JUST ASK | PHIL JONES, WRITERS AT WORK

I’m staying with Jo who runs the vintage store at Hay Festival. She tells me how she got her ‘in’: a flippant remark to Peter Florence, Hay’s festival director, about how well her clothes would sell on the site.

“Well, how about we try it?” he replied. Five years later Hay Does Vintage is an annual bustling emporium of floral frocks, boho jewellery and dapper hats.

And that to me is the spirit of Hay Festival – ask. The whole programme is brought together with daring questions. Would Stephen Fry and Neil Gaiman like to chat about myths? Let’s ask and find out.

Every event I go to ends in a Q&A, so often my favourite part. I love to see new thoughts develop from unexpected interrogation. Something original is always made.
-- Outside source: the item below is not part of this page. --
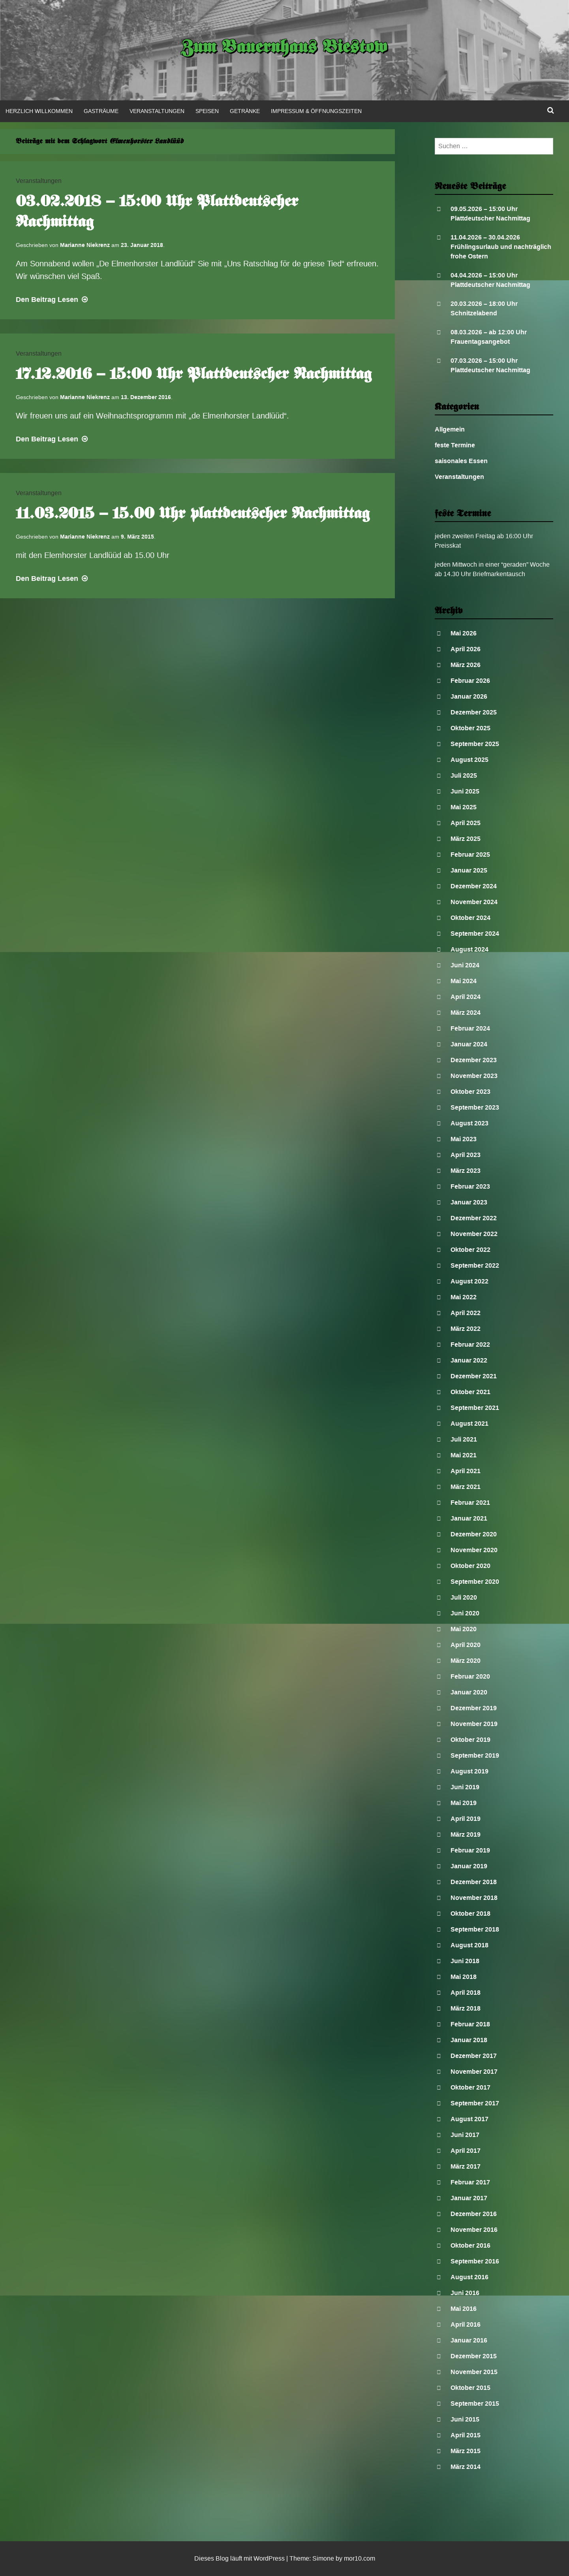 Image resolution: width=569 pixels, height=2576 pixels. What do you see at coordinates (474, 1234) in the screenshot?
I see `November 2022` at bounding box center [474, 1234].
Incredible writers come to talk to us in our intimate Writers At Work tent. Every single guest is open and honest and each session dissolves into amiable and illuminating chat about writing. Sometimes the tables turn, like when David Mitchell asks us our names, the most exotic scribbled down in the ‘name bank’ – his page of names with high scrabble scores that become characters in novels. Zillah Bowes makes it in. Phil Jones does not.

I ask around for a gig and The Old Electric Shop in town kindly host us. I ask Amanda Palmer if she’d like to play too. Unfortunately she’s already got a booking: somewhere called the Oxfam Moot. Maybe next year.

Phil Jones is a part of the Hay Writers at Work programme, which is a long-term development programme for selected new Welsh writers.